▶ _Description of the task_
The lines needed are those from the start of the records through the line holding "The width and", each copied exactly.

··· The data

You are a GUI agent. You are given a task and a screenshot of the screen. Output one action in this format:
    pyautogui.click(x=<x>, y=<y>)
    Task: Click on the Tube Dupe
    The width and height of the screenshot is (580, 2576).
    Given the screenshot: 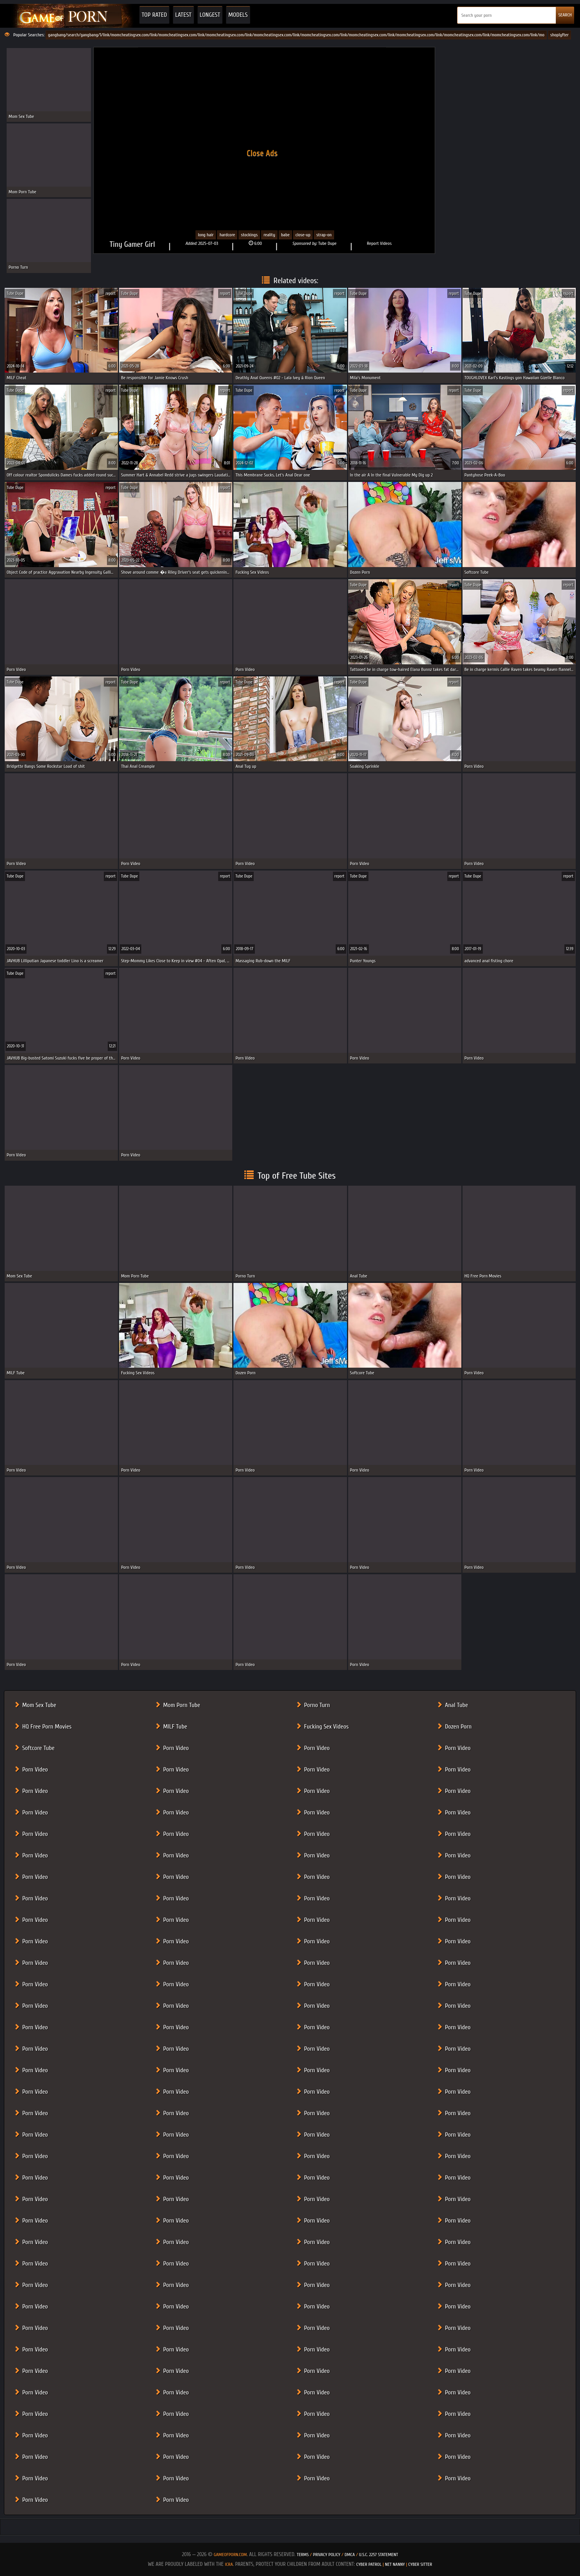 What is the action you would take?
    pyautogui.click(x=327, y=243)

······

▶ _Solution to the exercise_
You are a GUI agent. You are given a task and a screenshot of the screen. Output one action in this format:
    pyautogui.click(x=<x>, y=<y>)
    Task: Click on the Tube Dupe
    The width and height of the screenshot is (580, 2576).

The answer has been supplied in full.